15.4 C
Harrow on the Hill
Tuesday, May 28, 2024
HomeEducationCouncils hands are tied over decision to academise 'inadequate' Wembley school

Councils hands are tied over decision to academise ‘inadequate’ Wembley school

A North London council has said it is unable to step in to stop the academisation of a community primary school, after it was rated ‘inadequate’ following a recent Ofsted inspection. The Department for Education (DfE) issued an order to convert it into an academy, much to the anger of many staff and parents, but Brent Council has revealed it would be illegal to ‘oppose or even delay’ the decision.

Located on Spencer Road in Wembley, Byron Court Primary School was given an ‘outstanding’ rating when it was previously inspected in 2012, but a scathing report following inspections on November 28 and 29 last year highlighted the school’s ‘marked deterioration’. The rating triggers an automatic response from the DfE, with the school set to come under the control of an academy trust, Harris Federation, in an attempt to address the issues.

A petition signed by more than 1,300 people was submitted to Brent Council at a recent Cabinet meeting (April 8). They think that academisation ‘will be dangerous’ and are calling on the council to intervene to ensure Byron Court remains a community school.

A parent and one of the coordinators of Save Byron Court – a joint campaign group formed of parents and staff from the school – Matt Paul, called the Ofsted rating ‘extremely damaging’ but said it ‘doesn’t ring true’ with the experiences of many parents or staff.

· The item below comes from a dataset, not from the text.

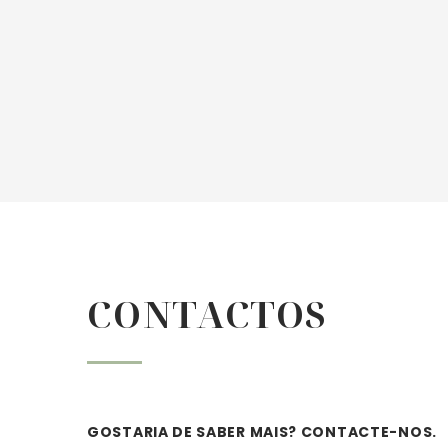


CONTACTOS
GOSTARIA DE SABER MAIS? CONTACTE-NOS.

Mr Paul said: “[It is] the last of what was an inclusive and happy learning environment and school community, the departure of many much-loved and dedicated staff [who] will leave or be forced out as a result, and the loss of Byron’s identity and another of Brent’s community schools forever.”

Campaigners feel there were mitigating circumstances that resulted in the disastrous Ofsted inspection, including frequent changes of head teacher, disruption from Covid, and forthcoming changes to the Ofsted approach. They are calling on Ofsted to reinspect the school under any new framework as the new leadership have been making positive changes, which Mr Paul says they ‘deserve to have recognised’.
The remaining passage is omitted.